The Complaint on its face alleges causes of action arising at Kern Valley State Prison ("KVSP") for civil rights and state law violations including denial of access to court, due process, equal protection, imposition of cruel and unusual punishment, retaliation for exercise of constitutional rights, deliberate indifference to medical needs and prison conditions, interference with prison mail, transgressions relating to rules violations, prison programming, prison records, libel, general negligence and medical negligence. (Notice of Removal, Ex. A. at 7, 9-28.) These claims implicate the First, Eighth, and Fourteenth Amendments of the U.S. Constitution and are within the original federal question jurisdiction of this Court.*fn2 28 U.S.C. §§ 1331, 1441. Actions of which the District Courts have original jurisdiction are not subject to remand irrespective of whether the plaintiff intended to allege a federal or state claim, if a federal cause of action exists." Lennard v. Local 282 Pension Trust Fund, 391 F.Supp. 554, 557 (D.C.N.Y. 1975), citing Francis H. Leggett & Co., v. O'Rourke, 237 F.Supp. 561 (S.D.N.Y. 1964); see also Johnson v. Jumelle, 359 F.Supp. 361, 363 (D.C.N.Y. 1973) (where a case is properly removed to federal court, the jurisdiction of the state court ceased and not even the consent of all the parties could divest federal jurisdiction and confer state court jurisdiction absent statutory authority.) The Court is not constrained from determining its own jurisdiction. Attorneys Trust v. Videotape Computer Products, Inc., 93 F.3d 593, 600 (9th Cir.1988); see also Bernstein v. Universal Pictures, Inc., 517 F.2d 976, 979 (C.A.N.Y. 1975).

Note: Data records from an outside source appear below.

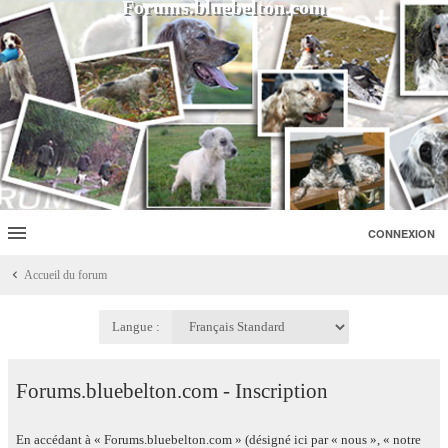
Forums.bluebelton.com
CONNEXION
Accueil du forum
Langue :
Forums.bluebelton.com - Inscription
En accédant à « Forums.bluebelton.com » (désigné ici par « nous », « notre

Nor does the Eleventh Amendment deprive the Court of jurisdiction over actions involving allegedly unlawful state action. Vines. v. Howard, 676 F.Supp. 608, 613 (E.D. Pa. 1987). The existence of cognizable supplemental state law claim(s) as asserted by Plaintiff in his objections would not divest this Court of jurisdiction over implicated federal claims. 28 U.S.C. 1367.

Plaintiff's argument that any federal claims are not substantial, but merely ancillary to state law claims is factually unsupported. Warthman v. Genoa Township Bd. of Trustees, 549 F.3d 1055, 1064-65 (6th Cir. 2008); Hirschback v. NVE Bank, 496 F.Supp.2d 451, 454-55 (D.N.J. 2008).

Defendants statement of non-opposition, which is expressly conditioned on "the understand that Plaintiff is abandoning any federal claims that he may have asserted and is limiting his lawsuit to state law claims upon remand"*fn3 , is not sufficient to waive removal rights, or divest federal jurisdiction and confer state court jurisdiction. Nowhere in the record does it appear that Plaintiff has effectively waived and abandoned federal claims. See Grubb v. Donegal Mut. Ins. Co., 935 F.2d 57, 59 (a waiver must be "clear and unequivocal".)

It remains that original federal question jurisdiction exists under the Complaint. Plaintiff is not entitled to remand unless and until original federal question jurisdiction no longer exists, Johnson v. Circuit City Stores, Inc., 71 F.Supp.2d 1026, 1028-29 (N.D. Cal. 1999), e.g., through amendment or dismissal.

Plaintiff's request for Rule 11(b) sanctions is not supported by facts establishing removal was objectively unreasonable for the reasons stated above, such that sanctions are not appropriate. Warthman, 549 F.3d at 1059.

Accordingly, IT IS HEREBY ORDERED that:

1. The Court adopts the findings and recommendations filed October 23, 2012 in full,

2. Plaintiff's motion for remand (ECF No. 5) is DENIED without prejudice, and

3. Plaintiff motion for sanction (ECF No. 8) is DENIED.